Winter snow, not summer rain, defines a drought

By Garrison Wells Published: September 20, 2013 | 3:35 pm 0

Although recent storms have dumped enough water on some areas of Colorado to set off major flooding, the state is still a long way from escaping lingering drought.

"There will be some improvement across the area, but we are still well below normal," said Mark Wankowski, meteorologist with the National Weather Service in Pueblo.

The wet fall, he added, is no indication that this winter will produce more snow than last year, he added.

"There is no correlation between a wet fall and wet winter," Wankowski said. "Forecast for the winter is that there is an equal chance of below, above or near-normal precipitation. Basically, it's up in the air."

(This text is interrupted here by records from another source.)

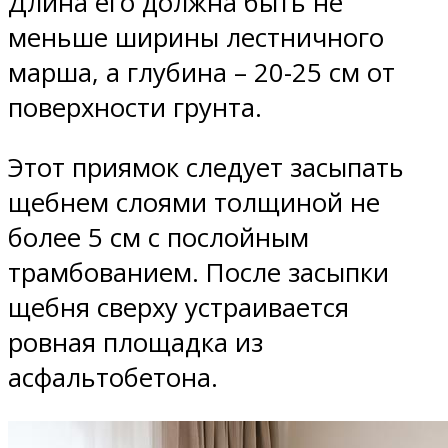
Длина его должна быть не
меньше ширины лестничного
марша, а глубина – 20-25 см от
поверхности грунта.
Этот приямок следует засыпать
щебнем слоями толщиной не
более 5 см с послойным
трамбованием. После засыпки
щебня сверху устраивается
ровная площадка из
асфальтобетона.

Still, as of Tuesday much of Colorado was a lot damper, according to recorded rainfall amounts and the latest U.S. Drought Monitor.

Since Jan. 1, 17.66 inches of precipitation has been recorded in Colorado Springs, 3 inches above the normal precipitation level for that time period.

Last year at this time, Wankowski said, Colorado Springs had received 7.33 inches of precipitation.

That 10 inches of additional water this year "is definitely helping," ease drought, he said.

But its impact is short term.

On Thursday, the latest numbers available, the U.S. Drought Monitor map revealed that the severe drought area in Colorado is shrinking, thanks to the rain.

Three months ago, 17.54 percent of Colorado was categorized as in the most severe drought condition.

Thursday, the area deemed most serious had fallen to 1.4 percent.

A year ago, the entire state was considered in extreme drought, the next to highest level. By Thursday, only about 17 percent of the state remained in that category.

Most of the state is in the two lowest categories of drought, moderate and abnormally dry.

While the state isn't drought-free, the drought-free area grew from zero to almost 16 percent from three months ago.

Most of that drought-free area was in the north and north central part of the state, reaching down into the northwest corner and some of central El Paso County, including Colorado Springs, the map shows.

It's in the eastern plains that El Paso County continues to suffer the most.

"It tends to get drier as you get to the southeast part of El Paso County," said Kathy Torgerson, meterologist with the NWS in Pueblo.

The rain helped, "but measuring drought is a complicated thing," Torgerson said.

Reservoir levels are still "pretty low" because there is a lag between heavy precipitation and groundwater and reservoir storage.

Beating drought in El Paso County depends on mountain snowfall, she said. And what happens in the mountains this winter will be measured storm by storm.

"There's really no strong signal to drive it one way or the other," Torgerson said.